4月15日に発売された『月刊コロコロコミック』5月号で、1977年5月発売の創刊号より掲載された『ドラえもん』が最終回を迎えた。現在も“原作”の連載が続いていたことに驚く声と共に、かつての読者だった“元少年”たちはコロコロの現価格にも驚いてーー。
【「藤子・F・不二雄名作劇場 ドラえもん」は今月号で最終回となります。長い間応援いただき誠にありがとうございました。」】
『ドラえもん』49年間のフィナーレは実にあっけない終わり方だった。のび太が調子に乗ってドラえもんの未来道具を悪用するも、最後には泣きを見る展開の見慣れたオチ。一般にいう“最終回”とは異なるが、それも当然のこと。
コロコロで掲載されていた『ドラえもん』は、「藤子・F・不二雄名作劇場 ドラえもん」という名の過去作品の“再掲載”で、藤子・F・不二雄プロによる新作を連載していたわけではない。

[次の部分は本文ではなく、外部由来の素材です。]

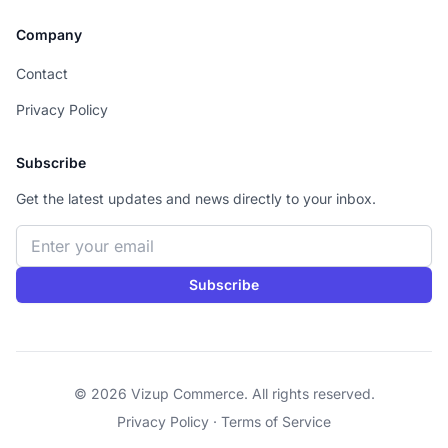
Company
Contact
Privacy Policy
Subscribe
Get the latest updates and news directly to your inbox.
Email address
Subscribe
© 2026 Vizup Commerce. All rights reserved.
Privacy Policy
·
Terms of Service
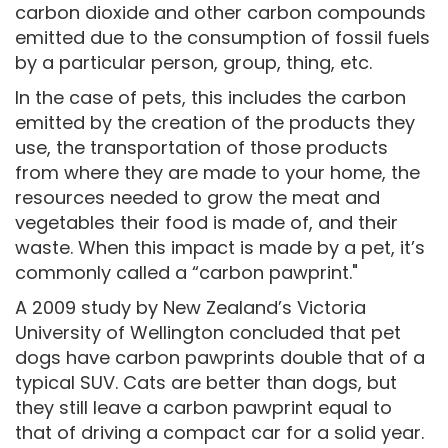
carbon dioxide and other carbon compounds
emitted due to the consumption of fossil fuels
by a particular person, group, thing, etc.
In the case of pets, this includes the carbon
emitted by the creation of the products they
use, the transportation of those products
from where they are made to your home, the
resources needed to grow the meat and
vegetables their food is made of, and their
waste. When this impact is made by a pet, it’s
commonly called a “carbon pawprint."
A 2009 study by New Zealand’s Victoria
University of Wellington concluded that pet
dogs have carbon pawprints double that of a
typical SUV. Cats are better than dogs, but
they still leave a carbon pawprint equal to
that of driving a compact car for a solid year.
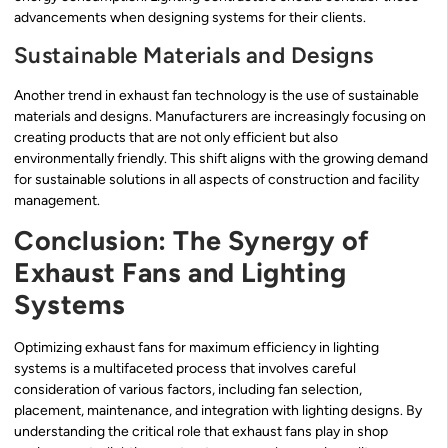
advancements when designing systems for their clients.
Sustainable Materials and Designs
Another trend in exhaust fan technology is the use of sustainable
materials and designs. Manufacturers are increasingly focusing on
creating products that are not only efficient but also
environmentally friendly. This shift aligns with the growing demand
for sustainable solutions in all aspects of construction and facility
management.
Conclusion: The Synergy of
Exhaust Fans and Lighting
Systems
Optimizing exhaust fans for maximum efficiency in lighting
systems is a multifaceted process that involves careful
consideration of various factors, including fan selection,
placement, maintenance, and integration with lighting designs. By
understanding the critical role that exhaust fans play in shop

正確に言うと、1995年に連載は一度終了しており、現在の再掲載がスタートしたのは2002年から。とはいえ休載期間には劇場版の原作漫画の掲載は続いており、やはり49年にわたって読者を楽しませてきた事実はある。
「昔毎月買ってた時は300円台」
そんなドラえもんの“有終の美”を見届けるべく、また今回の発表でコロコロコミックを懐かしく思い、書店で最新刊を手に取った“元少年”もいることだろう。がーー、
《今のコロコロの値段770円… 昔毎月買ってた時は300円台》
《えっ、コロコロって今770円もするの!? 330円じゃなくて???》
《コロコロって今770円すんのか… 小学生の頃は500円くらいだった記憶》
《小遣いから500円出したり出せなかったりで親の手伝いとかしてギリ毎月買ってたけどほぼ800円って、なんと生きづらい時代だ》
Xでは、現在の「770円(税込)」との価格に驚きの声も上がっている。
1977年の創刊時は320円だったコロコロ。1980年代になると10円上がって330円、1990年代半ばには400円となり、2000年に480円、2010年には500円。号数によって価格変動はあれども、2020年以降は600円台とワンコインでは購入できなくなった。

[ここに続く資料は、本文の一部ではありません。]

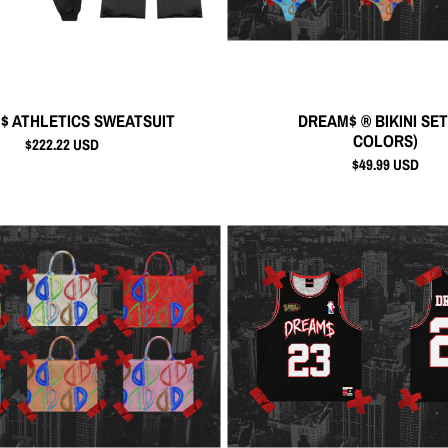
$ ATHLETICS SWEATSUIT
DREAM$ ® BIKINI SET
COLORS)
$222.22 USD
$49.99 USD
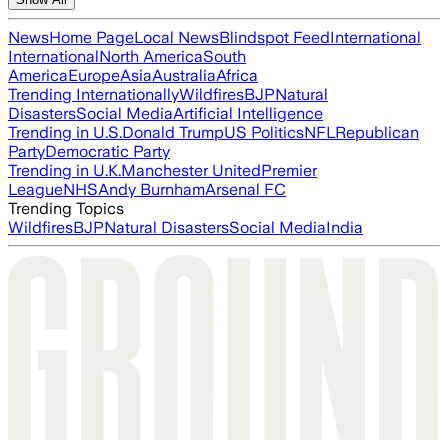
News
Home Page
Local News
Blindspot Feed
International
International
North America
South
America
Europe
Asia
Australia
Africa
Trending Internationally
Wildfires
BJP
Natural
Disasters
Social Media
Artificial Intelligence
Trending in U.S.
Donald Trump
US Politics
NFL
Republican
Party
Democratic Party
Trending in U.K.
Manchester United
Premier
League
NHS
Andy Burnham
Arsenal FC
Trending Topics
Wildfires
BJP
Natural Disasters
Social Media
India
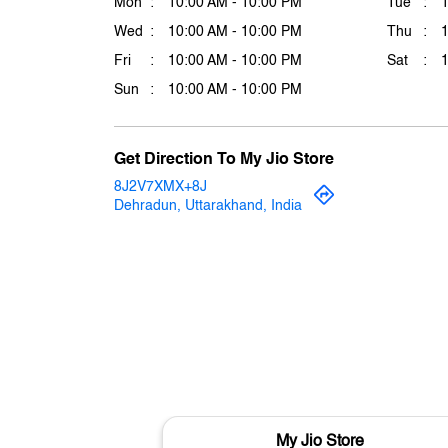
Mon
10:00 AM - 10:00 PM
Tue
Wed
10:00 AM - 10:00 PM
Thu
Fri
10:00 AM - 10:00 PM
Sat
Sun
10:00 AM - 10:00 PM
Get Direction To My Jio Store
8J2V7XMX+8J
Dehradun, Uttarakhand, India
My Jio Store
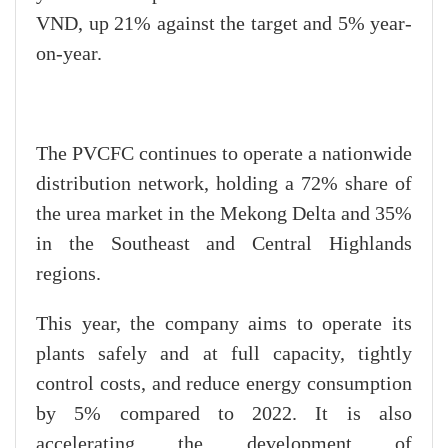
VND, up 21% against the target and 5% year-
on-year.
The PVCFC continues to operate a nationwide
distribution network, holding a 72% share of
the urea market in the Mekong Delta and 35%
in the Southeast and Central Highlands
regions.
This year, the company aims to operate its
plants safely and at full capacity, tightly
control costs, and reduce energy consumption
by 5% compared to 2022. It is also
accelerating the development of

そして現在は700円台となり、ドラえもん最終回が掲載された最新号は770円。コロコロも物価高の煽りを受けているのだろう、子どもたちの毎月のお小遣いでは気軽に捻出できない価格にも思える。
しかも漫画作品やコミックも電子版が主流になりつつある時代、月刊誌とはいえ漫画雑誌に約800円は高額とも言えるが、かつてコロコロ読者だった“元少年”のエンタメライターによると、
本物の玩具も「付録」でついてくる
「コロコロのページ数は600〜700ページと、他の月刊誌と比較するとかなりの大ボリュームと言えます。そして今も昔も少年少女を惹きつけるのが、電子版にはつかない付録。価格上昇の背景には物価高もさることながら、実は年々豪華になっている付録も関係していると思います」
最新号でも連載中の人気漫画『逆転バリバリバース』から、作中でも使用される弾いてぶつけてバトルする「バリバコイン」(通常価格は税込396円)の限定版、『限定本物ふろく バリバコイン「ラッティー」コミックver.』なる付録もついてくる。コミック+玩具代と思えば、決して高くない価格というわけだ。
「特に『ポケモンカード』関連の付録がついた号は、コロコロ関連雑誌も含めて即完売もあるようです。これまでもミニ四駆や妖怪メダルなど、時に大人を巻き込んでの社会現象を起こしてきたコロコロですが、今も支持される理由は漫画だけでなく、付録への企画努力もあるのでしょう」(前出・ライター)
なるほど、年を重ねて成長したのはコロコロも同じようだ。